▶ Supplied data:
————————

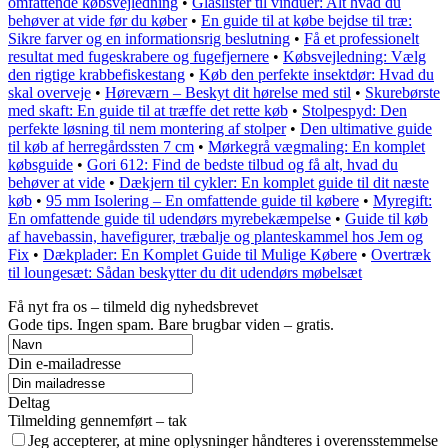
omfattende købsvejledning
•
Glaslister til vinduer: Alt hvad du
behøver at vide før du køber
•
En guide til at købe bejdse til træ:
Sikre farver og en informationsrig beslutning
•
Få et professionelt
resultat med fugeskrabere og fugefjernere
•
Købsvejledning: Vælg
den rigtige krabbefiskestang
•
Køb den perfekte insektdør: Hvad du
skal overveje
•
Høreværn – Beskyt dit hørelse med stil
•
Skurebørste
med skaft: En guide til at træffe det rette køb
•
Stolpespyd: Den
perfekte løsning til nem montering af stolper
•
Den ultimative guide
til køb af herregårdssten 7 cm
•
Mørkegrå vægmaling: En komplet
købsguide
•
Gori 612: Find de bedste tilbud og få alt, hvad du
behøver at vide
•
Dækjern til cykler: En komplet guide til dit næste
køb
•
95 mm Isolering – En omfattende guide til købere
•
Myregift:
En omfattende guide til udendørs myrebekæmpelse
•
Guide til køb
af havebassin, havefigurer, træbalje og planteskammel hos Jem og
Fix
•
Dækplader: En Komplet Guide til Mulige Købere
•
Overtræk
til loungesæt: Sådan beskytter du dit udendørs møbelsæt
Få nyt fra os – tilmeld dig nyhedsbrevet
Gode tips. Ingen spam. Bare brugbar viden – gratis.
Din e-mailadresse
Deltag
Tilmelding gennemført – tak
Jeg accepterer, at mine oplysninger håndteres i overensstemmelse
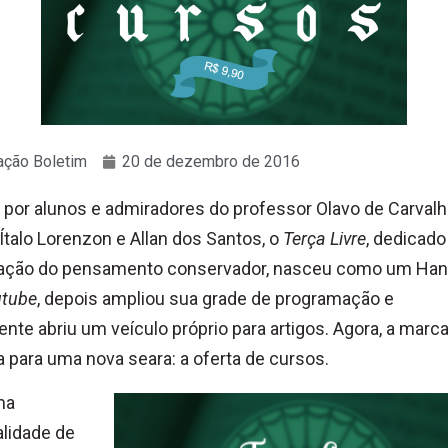
ção Boletim
20 de dezembro de 2016
 por alunos e admiradores do professor Olavo de Carvalh
talo Lorenzon e Allan dos Santos, o
Terça Livre
, dedicado
gação do pensamento conservador, nasceu como um Ha
utube
, depois ampliou sua grade de programação e
ente abriu um veículo próprio para artigos. Agora, a marc
 para uma nova seara: a oferta de cursos.
ma
lidade de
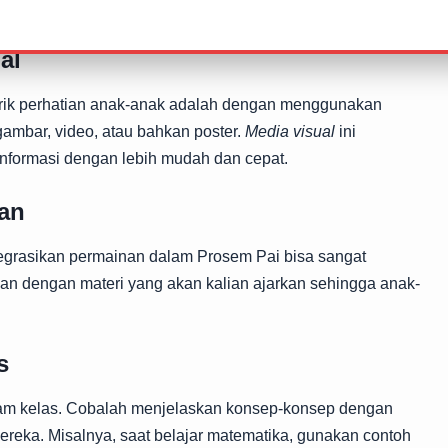
narik
. Mari kita lihat satu per satu!
al
narik perhatian anak-anak adalah dengan menggunakan
ambar, video, atau bahkan poster.
Media visual
ini
formasi dengan lebih mudah dan cepat.
nan
egrasikan permainan dalam Prosem Pai bisa sangat
n dengan materi yang akan kalian ajarkan sehingga anak-
s
am kelas. Cobalah menjelaskan konsep-konsep dengan
ereka. Misalnya, saat belajar matematika, gunakan contoh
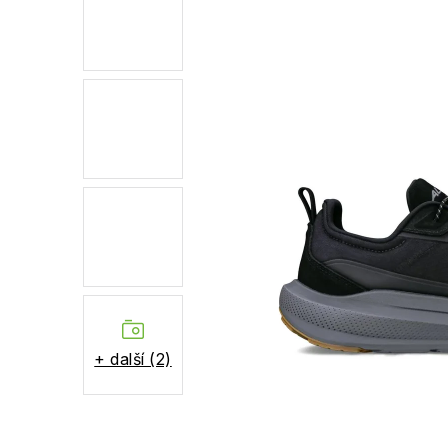
+ další (2)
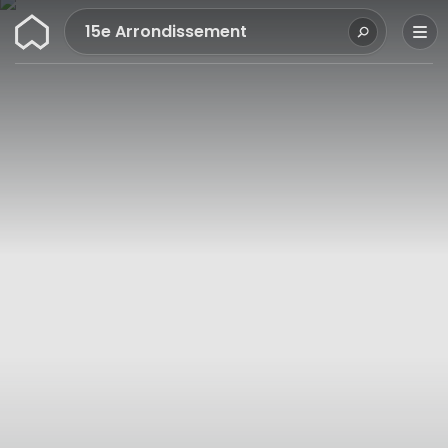
Wunderflats
15e Arrondissement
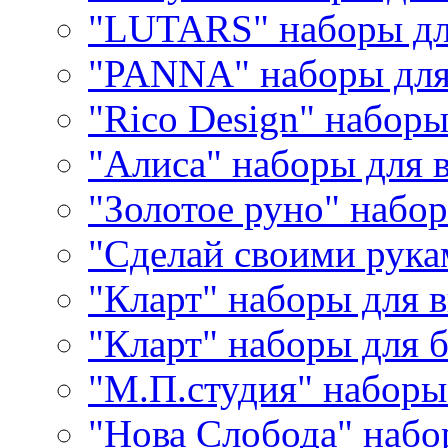
"LUTARS" наборы д
"PANNA" наборы дл
"Rico Design" набор
"Алиса" наборы для
"Золотое руно" набо
"Сделай своими рука
"Кларт" наборы для 
"Кларт" наборы для 
"М.П.студия" наборы
"Нова Слобода" наб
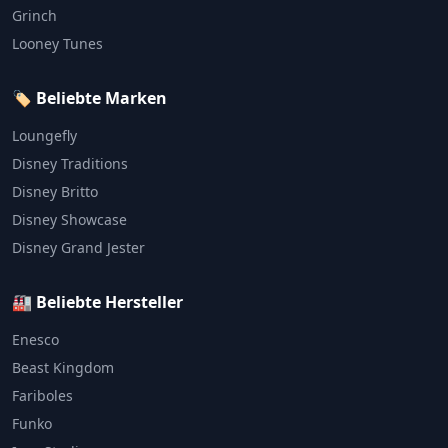
Grinch
Looney Tunes
🏷️ Beliebte Marken
Loungefly
Disney Traditions
Disney Britto
Disney Showcase
Disney Grand Jester
🏭 Beliebte Hersteller
Enesco
Beast Kingdom
Fariboles
Funko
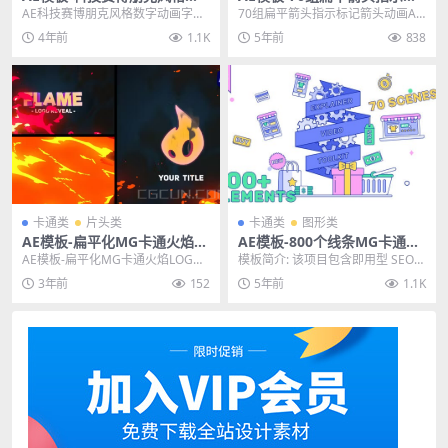
字动画字母工具包模板
记箭头动画模板
AE科技赛博朋克风格数字动画字母
70组扁平箭头指示标记箭头动画AE
工具包模板 其他推荐: AE模板-200
模板 标签：3d 动画箭头、动画箭
4年前
1.1K
5年前
838
种数字未...
头、箭头、箭...
卡通类
片头类
卡通类
图形类
AE模板-扁平化MG卡通火焰L
AE模板-800个线条MG卡通人
OGO片头动画模板
物场景介绍动画模板
AE模板-扁平化MG卡通火焰LOGO
模板简介: 该项目包含即用型 SEO
片头动画模板 其他推荐: AE模板-数
演示和 SMM 演示。展示人们如何
3年前
152
5年前
1.1K
字信息...
在互联网...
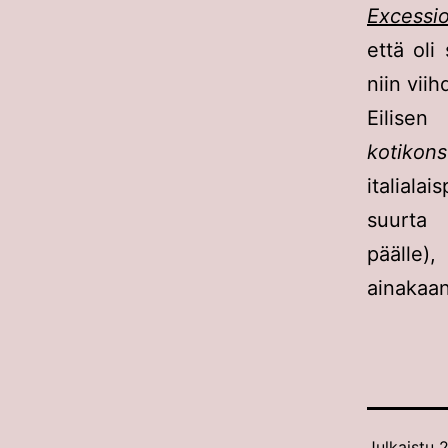
Excessi
että oli
niin vii
Eilise
kotikons
italiala
suurta 
päälle)
ainakaan
Julkaistu
2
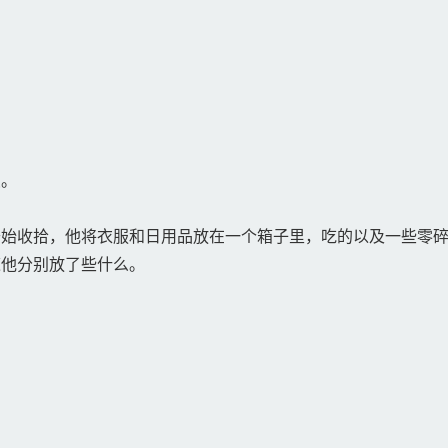
崽。
始收拾，他将衣服和日用品放在一个箱子里，吃的以及一些零碎
道他分别放了些什么。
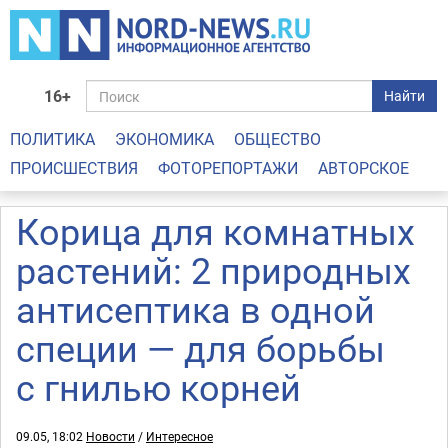
16+
Найти
ПОЛИТИКА
ЭКОНОМИКА
ОБЩЕСТВО
ПРОИСШЕСТВИЯ
ФОТОРЕПОРТАЖИ
АВТОРСКОЕ
Корица для комнатных
растений: 2 природных
антисептика в одной
специи — для борьбы
с гнилью корней
09.05, 18:02
Новости
/
Интересное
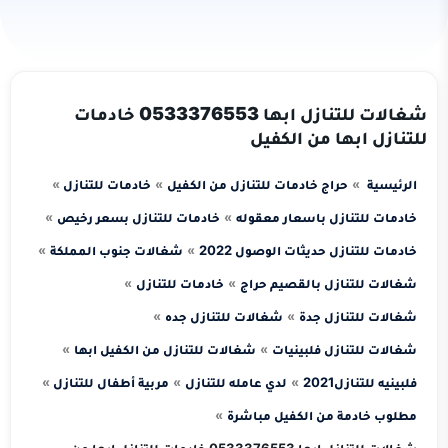
شغالات للتنازل ابها 0533376553 خادمات
للتنازل ابها من الكفيل
الرئيسية
حراج خادمات للتنازل من الكفيل
خادمات للتنازل
خادمات للتنازل باسعار معقوله
خادمات للتنازل بسعر رخيص
خادمات للتنازل حديثات الوصول 2022
شغالات جنوب المملكة
شغالات للتنازل بالقصيم حراج
خادمات للتنازل
شغالات للتنازل جدة
شغالات للتنازل جده
شغالات للتنازل فلبينيات
شغالات للتنازل من الكفيل ابها
فلبينيه للتنازل2021
لدي عامله للتنازل
مربية أطفال للتنازل
مطلوب خادمة من الكفيل مباشرة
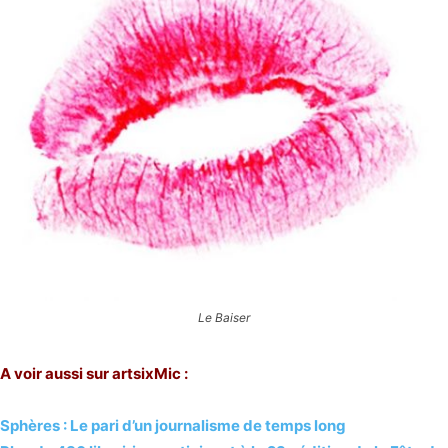
Le Baiser
A voir aussi sur artsixMic :
Sphères : Le pari d’un journalisme de temps long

————————

▶ Exercise description: Every line of the data above that contains the word "AE模板" should be counted; please give the total alone.

▶ Your solution: 5